GIVEN ENTRIES Start Marker
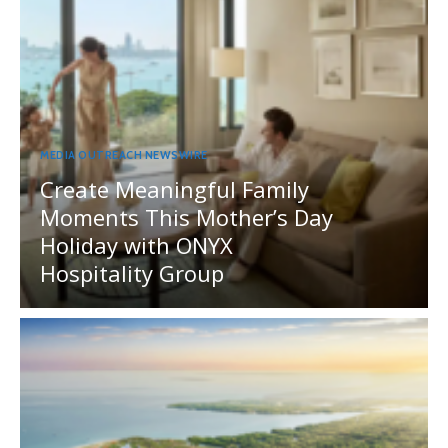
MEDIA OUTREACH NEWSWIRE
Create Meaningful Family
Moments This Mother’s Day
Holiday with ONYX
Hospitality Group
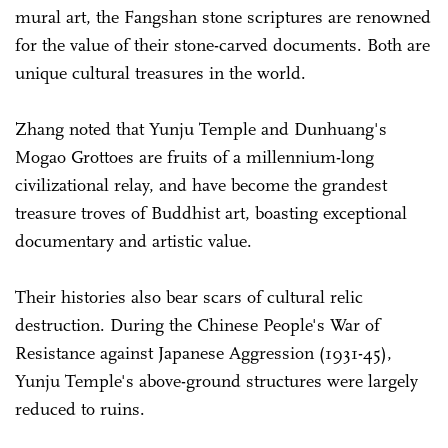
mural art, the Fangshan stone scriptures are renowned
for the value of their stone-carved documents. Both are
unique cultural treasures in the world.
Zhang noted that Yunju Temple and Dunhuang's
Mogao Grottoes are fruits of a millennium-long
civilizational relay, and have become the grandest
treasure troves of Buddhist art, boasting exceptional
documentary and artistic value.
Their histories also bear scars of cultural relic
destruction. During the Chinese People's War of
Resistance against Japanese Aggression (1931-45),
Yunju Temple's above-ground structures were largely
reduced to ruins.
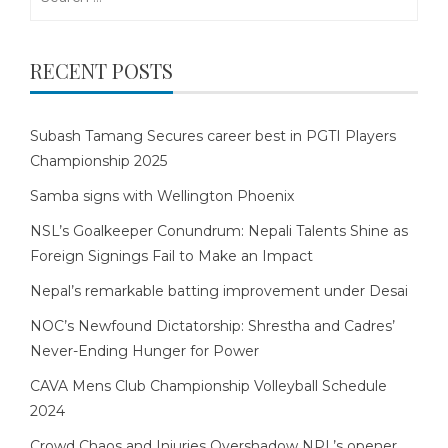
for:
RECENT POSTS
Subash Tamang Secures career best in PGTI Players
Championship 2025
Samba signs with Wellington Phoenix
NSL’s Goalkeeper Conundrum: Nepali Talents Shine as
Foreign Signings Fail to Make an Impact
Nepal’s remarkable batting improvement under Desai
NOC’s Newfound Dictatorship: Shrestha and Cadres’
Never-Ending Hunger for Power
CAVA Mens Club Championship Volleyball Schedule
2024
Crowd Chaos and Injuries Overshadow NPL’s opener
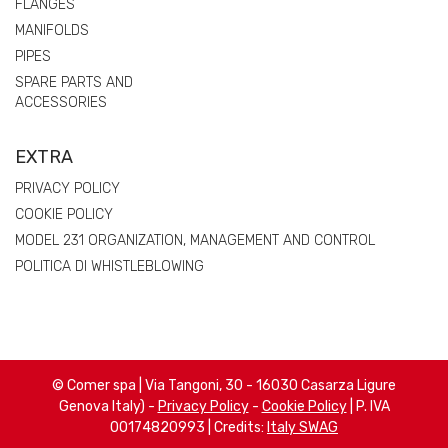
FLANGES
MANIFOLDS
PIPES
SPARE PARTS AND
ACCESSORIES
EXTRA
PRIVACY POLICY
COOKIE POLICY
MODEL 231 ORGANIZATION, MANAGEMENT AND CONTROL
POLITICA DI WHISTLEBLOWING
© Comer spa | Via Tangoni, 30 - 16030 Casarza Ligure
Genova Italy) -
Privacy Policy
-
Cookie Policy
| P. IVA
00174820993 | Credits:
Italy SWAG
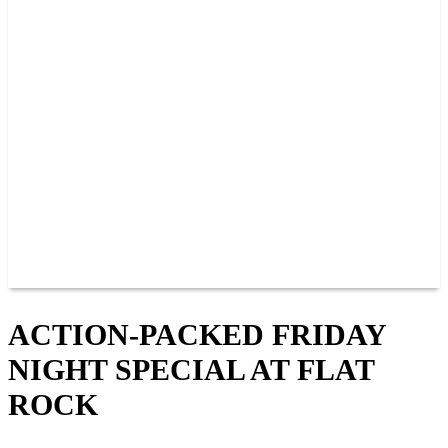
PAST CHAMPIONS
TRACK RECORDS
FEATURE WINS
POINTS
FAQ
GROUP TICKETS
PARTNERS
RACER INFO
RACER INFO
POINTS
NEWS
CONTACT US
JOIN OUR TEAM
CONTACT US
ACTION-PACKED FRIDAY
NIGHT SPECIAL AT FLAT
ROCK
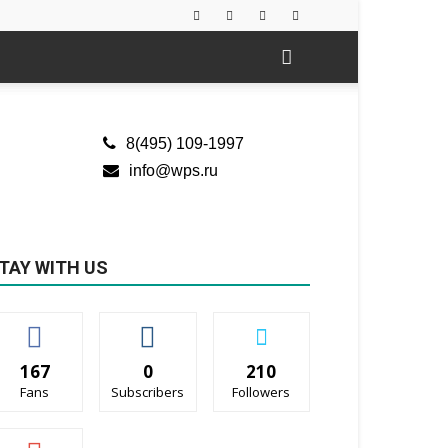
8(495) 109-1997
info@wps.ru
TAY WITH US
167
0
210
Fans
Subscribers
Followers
GIVEN ENTRIES End Marker
### PROBLEM TO SOLVE
Repeat every line of the data above exactly, but drop the pictures.

### SOLUTION TO THIS EXERCISE
MEDIA OUTREACH NEWSWIRE
Create Meaningful Family
Moments This Mother’s Day
Holiday with ONYX
Hospitality Group
mural art, the Fangshan stone scriptures are renowned
for the value of their stone-carved documents. Both are
unique cultural treasures in the world.
Zhang noted that Yunju Temple and Dunhuang's
Mogao Grottoes are fruits of a millennium-long
civilizational relay, and have become the grandest
treasure troves of Buddhist art, boasting exceptional
documentary and artistic value.
Their histories also bear scars of cultural relic
destruction. During the Chinese People's War of
Resistance against Japanese Aggression (1931-45),
Yunju Temple's above-ground structures were largely
reduced to ruins.
for:
RECENT POSTS
Subash Tamang Secures career best in PGTI Players
Championship 2025
Samba signs with Wellington Phoenix
NSL’s Goalkeeper Conundrum: Nepali Talents Shine as
Foreign Signings Fail to Make an Impact
Nepal’s remarkable batting improvement under Desai
NOC’s Newfound Dictatorship: Shrestha and Cadres’
Never-Ending Hunger for Power
CAVA Mens Club Championship Volleyball Schedule
2024
Crowd Chaos and Injuries Overshadow NPL’s opener
FLANGES
MANIFOLDS
PIPES
SPARE PARTS AND
ACCESSORIES
EXTRA
PRIVACY POLICY
COOKIE POLICY
MODEL 231 ORGANIZATION, MANAGEMENT AND CONTROL
POLITICA DI WHISTLEBLOWING
© Comer spa | Via Tangoni, 30 - 16030 Casarza Ligure
Genova Italy) -
Privacy Policy
-
Cookie Policy
| P. IVA
00174820993 | Credits:
Italy SWAG
PAST CHAMPIONS
TRACK RECORDS
FEATURE WINS
POINTS
FAQ
GROUP TICKETS
PARTNERS
RACER INFO
RACER INFO
POINTS
NEWS
CONTACT US
JOIN OUR TEAM
CONTACT US
ACTION-PACKED FRIDAY
NIGHT SPECIAL AT FLAT
ROCK
8(495) 109-1997
info@wps.ru
TAY WITH US
167
0
210
Fans
Subscribers
Followers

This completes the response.